From Nijo castle we took the bus out to the Philosopher's Walk, a stone pathway running along a canal on the western edge of Hirashiyama. It was given its name because a prominent professor at the University of Kyoto in the early 20th century used to frequent it. It connects several of the shrines and temples in the region and is lined with shops and food stalls. Apparently it is gorgeous in the Spring due to all the cherry trees that line the path, though I have only seen it in early Autumn and mid-Winter and it was pretty enough even then. We walked the path up to Ginkaku-ji, the silver pavilion, which is a less  spectacular version of its older twin, Kinkaku-ji, the golden pavilion. Kinkaku-ji was created by son of the creator of Ginkaku-ji, and he *did* have plans to foil the building in silver to match the gold of its twin, but a war got in the way of his plans and then he died, and well the whole silver part of the silver pavilion just never quite got around to happening. While that bit is a little disappointing, the best thing that Ginkaku-ji is its gorgeous grounds, which are even better than its older twin's, much lusher and more beautiful in every season.

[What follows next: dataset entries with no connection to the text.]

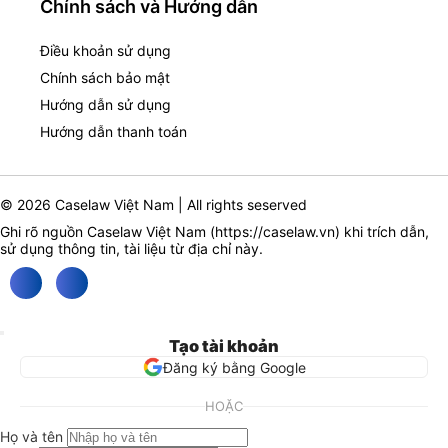
Chính sách và Hướng dẫn
Điều khoản sử dụng
Chính sách bảo mật
Hướng dẫn sử dụng
Hướng dẫn thanh toán
© 2026 Caselaw Việt Nam | All rights seserved
Ghi rõ nguồn Caselaw Việt Nam (
https://caselaw.vn
) khi trích dẫn,
sử dụng thông tin, tài liệu từ địa chỉ này.
Tạo tài khoản
Đăng ký bằng Google
HOẶC
Họ và tên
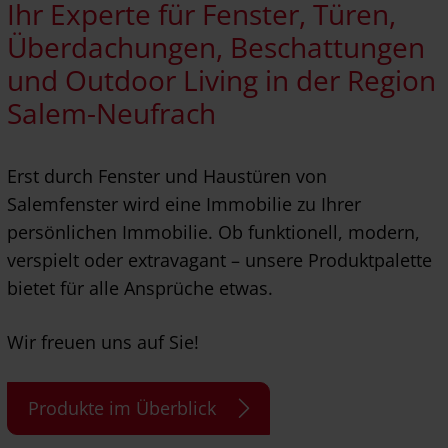
Ihr Experte für Fenster, Türen,
Überdachungen, Beschattungen
und Outdoor Living in der Region
Salem-Neufrach
Erst durch Fenster und Haustüren von
Salemfenster wird eine Immobilie zu Ihrer
persönlichen Immobilie. Ob funktionell, modern,
verspielt oder extravagant – unsere Produktpalette
bietet für alle Ansprüche etwas.
Wir freuen uns auf Sie!
Produkte im Überblick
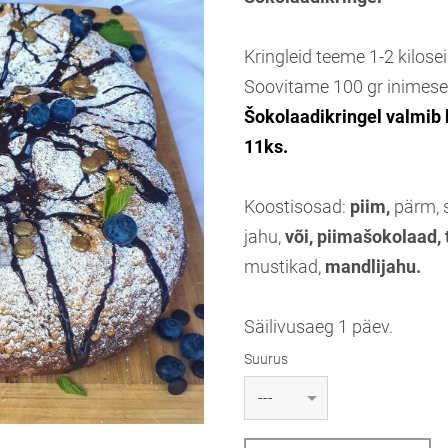
Kringleid teeme 1-2 kilosei
Soovitame 100 gr inimese
Šokolaadikringel valmib
11ks.
Koostisosad:
piim,
pärm, 
jahu,
või, piimašokolaad,
mustikad,
mandlijahu.
Säilivusaeg 1 päev.
Suurus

After Ginkaku-ji we were a bit templed out, but we still wanted to see the Heian-in shinto shrine, if anything for its enormous tori gate. It was starting to rain by the time we got there, but we saw the gate, the grounds, and the shrine itself which were actually a bit disappointing after all the grandeur of the last few sites we had visited. Heian is in a bit dishevel compared to some of its comrads - the paint is starting to chip a bit, the wood is starting to look a little rough. It's probably due for some maintenance. After Heian we were pretty much spent on Kyoto shrines and ready to head out to our next destination, Nara. Nara is the pre-Kyoto capital of Japan, and since Kyoto was the capitol city for over 1000 years, we are talking the *old* old capitol. Of course, it isn't the *oldest* old old capitol, and was in fact the seat of the empire for only about 70 years, and its tiny compared to every other city we are visiting, but the little guy has a lot to offer. 
We took a local JR line train from Kyoto to Nara, which took about 45 minutes, and checked into our hotel, the Nara Nikko, which is literally attached to the train station. It was late enough that all we really wanted to do was get something to eat and relax for the rest of the day, so we walked around the corner to a restaurant highly rated on Trip Advisor, a seafood restaurant called, wait for it, Uosen Suisan Sakanaya Dojo Nara Sanjo-dori... or at least that's how it is listed on Trip Advisor. There is no English signage at the restaurant.
Big Sashimi bowl at Uosen Suisan. They
give you the head and tail to prove how fresh
it is, then fry the bones up for you as crackers.
We sat down, our waitress brought us some chopsticks and then promptly disappeared. We ruminated over the all-Japanese menu for several minutes and she hadn't returned...many more minutes passed and I was beginning to think that we were receiving the unwanted tourist treatment, then the Japanese couple next to us asked us in pretty good English whether we needed help ordering, and we discovered that you had to *summon* the waiter with a big red button that was sitting on the table the entire time. It was definitely an embarrassing stupid tourist moment, but lucky for us, our discomfort and disquiet at being ignored made us some friends, as the couple chatted with us for most of our meal about cultural differences, why we were in Japan, what we did, and all that. And once we actually figured out how to order, the restaurant really did have some great food. The sashimi was super fresh, the takoyaki was much better than the stuff I had in Tokyo, and we got to try some new things including a mixed grill of chicken yakitori (including skin and gristle, which were both actually pretty good), and a dish typically made by fishermen called Sangayaki, which although tiny, was also good - sort of like a small tuna casserole without the noodles. Maybe it was the several drinks we had, but we were very chatty with our new friends, and it was a nice evening. We payed for it a bit the next morning when we were supposed to be up and touring Nara, and were instead oversleeping with hangovers. But that's for tomorrow!